Los rostros de ambos compañeros se encontraron con el mismo tipo de mirada de seria estupefacción y desconcierto. No entendían qué podía pasar, puesto que lo que había sucedido no tenía ni lógica ni explicación posible; pero lo que sí tenían claro era que habría mucho de lo que hablar en el programa de aquella madrugada.

–No sé qué mierda es esto, pero entre tu historia de ayer y las movidas que estuvimos hablando luego en el programa, tuve unas pesadillas de la hostia. Y te lo juro por mis muelas, creo que soñé precisamente con pájaros muertos sobre el suelo. Luego me despierto y veo esto –dijo Hendrick–… En fin, nunca me he caracterizado por tener buena intuición y tú lo sabes. Pero no puede ser una casualidad.

–Es una Plaga –contestó él, pues esa fue una de las primeras palabras que su mente logró articular al girar la esquina de su calle y contemplar aquello sobre el cementerio. Luego, su mirada se desvió levemente de Hendrick para perderse en un infinito abismo de terror silencioso y mal disimulado…

–¿Tú hoy has vuelto a soñar con movidas raras? –inquirió Hendrick, tras unos segundos de estupefacto silencio por parte de ambos.
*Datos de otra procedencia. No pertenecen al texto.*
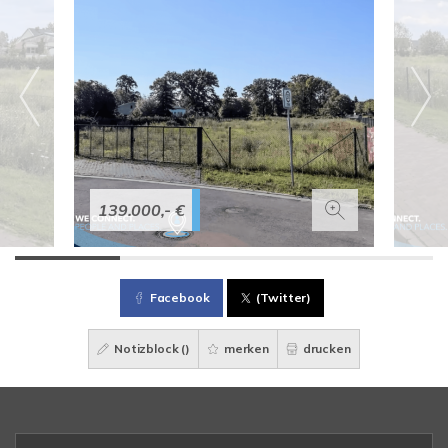
139.000,- €
Facebook
(Twitter)
Notizblock (
)
merken
drucken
–No –mintió él, ya que de pronto acababa de descubrir que, desde hacía un tiempo indefinido, ya no se sentía tan cómodo con la actitud de su compañero ante sus preocupaciones y problemas–. No recuerdo lo que he soñado hoy…

Entonces, desvió rápidamente el tema, tratando de asirse a su línea de rigor profesional y seriedad habitual, que tanto le había caracterizado siempre. Propuso tratar de contactar con algún experto que aportase explicaciones hipotéticas totalmente científicas de lo ocurrido, así como también buscar alguna figura relevante en el mundo de las teorías de la conspiración, las noticias de sucesos y el misterio; con la intención de organizar un pequeño debate durante la segunda mitad de programa.

Quizás los culpables de semejante genocidio avícola fuesen tan sólo  hélices, o motores de aviación. Tal vez la causa fuese alguna fenomenología climática desconocida pero explicable, como aquellas extrañas ocasiones en las que llueven sapos. O tal vez se pudiese tratar de alguna clase de tecnología secreta militar, terrícola o extraterrestre; una maldición ignominiosa e incomprensible, o fuerzas del Infierno liberadas por la Tierra… 

A Hendrick pareció gustarle la idea del debate, y su intención oculta de apartar la atención del mismo respecto a su plano personal y onírico tuvo efecto. Él estaba convencido de que Hendrick se estaba inventando lo de que soñó con pájaros muertos por puro sensacionalismo, pero era esa clase de actitud la que les permitía a ambos conservar a la poca audiencia que aún les escuchaba.

Aquella tarde y noche, tuvieron más trabajo del habitual. Desde que salieron de la cafetería para dirigirse al estudio de radio, hasta que la emisión terminó, pasadas las dos de la mañana, toda su conversación y dedicación se centró en el asunto de los pájaros muertos. Estuvieron haciendo llamadas e intentando invitar al programa a varios expertos, pero ninguno serio accedía a participar, ni tan siquiera telefónicamente, en aquel proyecto. Sólo lograron reunir a la clase de personajes habituales… Pero lo cierto es que se presentaba un programa bastante interesante.